Mario Marquich recorre una carpintería convertida en museo en Chivilcoy, fundada en 1860 por el bisabuelo del actual dueño, que preserva máquinas de 1890 como motor a vapor sin electricidad, sierra escocesa, tupí para molduras y cepilladora.
El dueño rescató máquinas descartadas de distintas épocas y países, incluyendo la Johnson Sueca única completa, la garlopa peligrosísima conocida como muñeco cuadrado, y la caladora belga con ballesta de madera fabricada en Bruselas; todas se mueven por un eje transmisor con poleas alimentado por la caldera, similar a una locomotora de la revolución industrial que funcionaba todo el día.

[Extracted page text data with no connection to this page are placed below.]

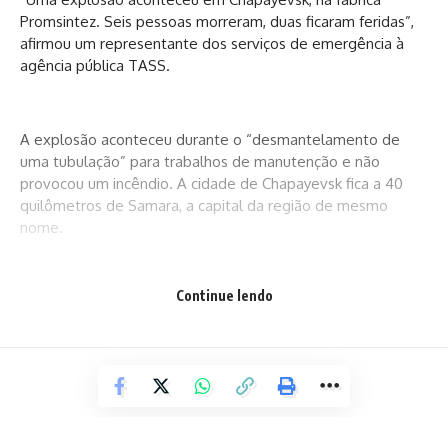
Promsintez. Seis pessoas morreram, duas ficaram feridas”,
afirmou um representante dos serviços de emergência à
agência pública TASS.
A explosão aconteceu durante o “desmantelamento de
uma tubulação” para trabalhos de manutenção e não
provocou um incêndio. A cidade de Chapayevsk fica a 40
quilômetros de Samara, a capital da região de mesmo
nome.
Continue lendo
De acordo com o portal da empresa na rede social russa
VK, a fábrica Promsintez é uma das “principais unidades de
produção de explosivos na Rússia” e nos países da ex-
União Soviética. A fábrica produz explosivos para a indústria
de mineração e emprega 1.300 pessoas.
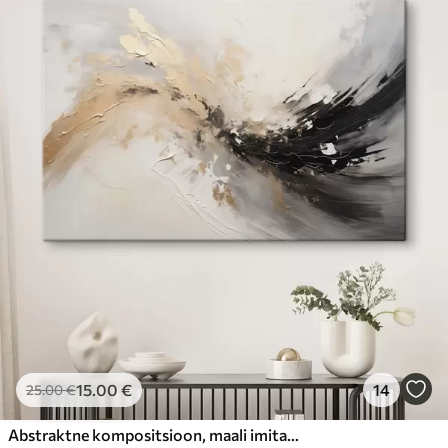
15
.00
€
14
25
.00
€
Abstraktne kompositsioon, maali imitatsioon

Se muestran motores a vapor de distintos tamaños de Inglaterra, Alemania y Estados Unidos, usados en industrias lácteas y frigoríficos; un motor inglés pequeño se pone en marcha condensando agua, y un locomóvil transportable mecanizó la agricultura argentina originando el tractor a vapor.
El periodista concluye convencido de que cuidar estas reliquias ayuda a saber de dónde venimos, cómo vivíamos y mirábamos el futuro, rindiendo tributo a la argentinidad hecha con lucha, esfuerzo e ingenio.